The first coat consists of a layer of well-haired coarse plaster, of approximately one inch in thickness, which is applied with a laying trowel in a diagonal pattern. Each trowel full overlaps the one applied previously. If this scratch coating is to be applied to lath, the plaster should be flexible enough to be worked through the spaces between the laths to provide a key, but it also needs to be sufficiently sturdy to ensure that it does not fall off. Whilst the plaster remains soft, it is scratched to provide a good key for the second coat. This layer is usually made from a mix of 2 x sand and 1 x lime, which has around a pound of hair mixed into it for every two or three cubic feet of mortar.

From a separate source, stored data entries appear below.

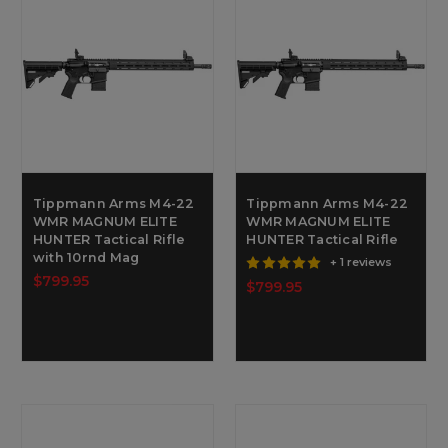
Tippmann Arms M4-22
Tippmann Arms M4-22
WMR MAGNUM ELITE
WMR MAGNUM ELITE
HUNTER Tactical Rifle
HUNTER Tactical Rifle
with 10rnd Mag
+ 1 reviews
$799.95
$799.95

Clean water is then added to the mix in an amount that allows the mix to stick to the trowel without dropping off.
The second layer, which is also known as the “floating coat” is between a half and a quarter inches thick. Laying the second coat involves four procedures. The first is to prepare the screeds, which are narrow plaster strips which form a guide for the laying of the second coat, to ensure a perfectly horizontal or vertical surface. Secondly, the spaces between the screeds are filled with coarse plaster. Thirdly, the floating coat is scoured, binding and hardening the plaster and preventing it from cracking. The plaster is scoured with a hand float and water and this is usually done two or three times. To add a key, the surface is then scrubbed with a wire brush or nail float. When this has been completed the third coat can be applied.

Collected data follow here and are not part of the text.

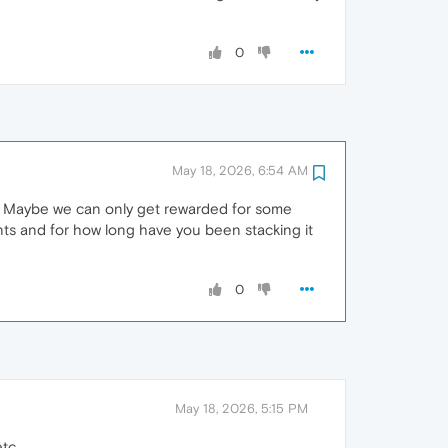
0
May 18, 2026, 6:54 AM
. Maybe we can only get rewarded for some
ints and for how long have you been stacking it
0
May 18, 2026, 5:15 PM
tc.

The last of the three layers is the finishing coat. This is the thinnest of all three layers, being around one eighth of an inch. It provides a smooth, cosmetically attractive finish which is ready for painting or papering once it has dried out fully. The final coat consists of lime putty, which is mixed with water and left to stand to give it a soft pastey consistency. Many plasterers use a water spray to help them to ensure the smoothest of finishes is achieved for the top coat.
The application of a three coat plaster surface is highly skilled. Although it may seem quite complicated, for an experienced plasterer it is all in a day’s work. Although it is not a method that is normally used in new houses, in older properties, which have irregular, uneven walls, it may be the most appropriate method to employ when the property needs to be re-plastered as part of a renovation project.